1. Add the stock and teaspoon of salt to a medium pan cover and bring to a boil. Meanwhile cut the tips from the asparagus and set aside. Peel the stems of the asparagus if they are tough. Cut the stems in half crosswise and add to the boiling stock. Cook for about 6 minutes or until soft with the lid partially covering the pan to help reduce evaporation. Fill a bowl (large enough to hold the asparagus) with cold water and a few ice cubes. Remove the asparagus from the pan (reserving the stock) with a slotted spoon and place in the ice water to stop the cooking. When the asparagus stems are cool enough to handle cut into 1/2” pieces and puree in a food blender with a couple of tablespoons of the stock. Cover the pan to keep the stock from evaporating too much. Warm the risotto serving dishes.

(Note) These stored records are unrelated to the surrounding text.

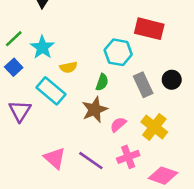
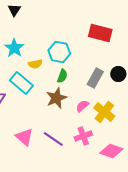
cyan hexagon: (118, 52) -> (59, 52), moved
gray rectangle: (143, 85) -> (95, 78), turned 54
pink semicircle: (118, 125) -> (82, 106), moved

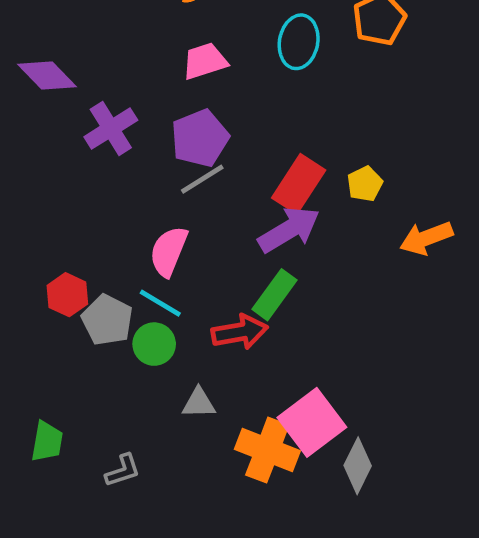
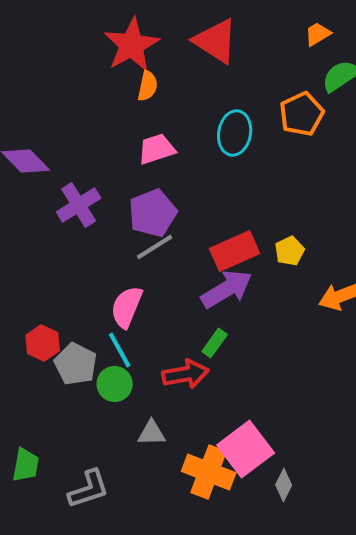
red rectangle: (299, 184) -> (235, 251), turned 33
green rectangle: (275, 295) -> (215, 343), size x0.7
cyan line: (160, 303) -> (120, 350), turned 30
gray diamond: (358, 466) -> (284, 485), size x0.7
gray L-shape: (123, 470) -> (89, 489), size x1.4

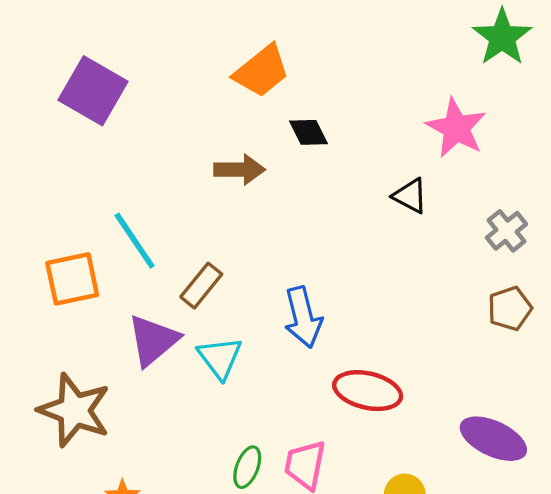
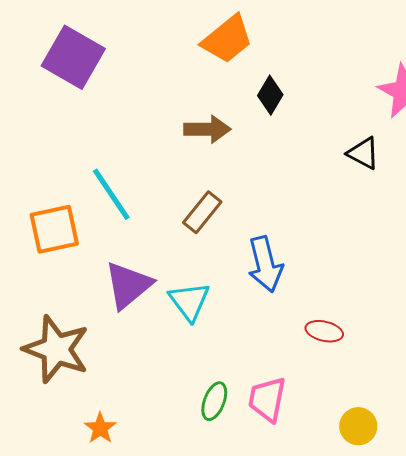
black diamond: (309, 132) -> (270, 95), turned 57
brown rectangle: (201, 286) -> (202, 212), moved
red ellipse: (368, 391) -> (324, 331), size x0.6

3. In a heavy-bottomed pot melt the butter over medium-high heat. Add the onion and cook until translucent with a 1/8 teaspoon of salt and pepper. Add the rice and cook until lightly toasted. Pour in the wine and cook until it has evaporated. Add enough stock to just cover the rice.

4. Bring to just a gentle simmer stirring regularly. When the liquid goes below the rice add more of the cooking liquid. Continue cooking for about 10-15 minutes. Taste the risotto and adjust the salt and pepper if needed. The rice should be too al dente but not too far off from being perfectly al dente.

5. Stir in the pureed asparagus, Parmigiano-Reggiano, and mascarpone. Stir to mix well. In a small saute pan on medium heat melt 2 teaspoons of butter and warm the asparagus tips. Taste to correct seasonings then serve on warm bowls. Remember the longer the risotto sits the thicker and less silky it becomes. You may want to add a little more stock to the risotto to make sure it is the perfect consistency when it arrives at the table. Use asparagus tips for garnish. Serve warm.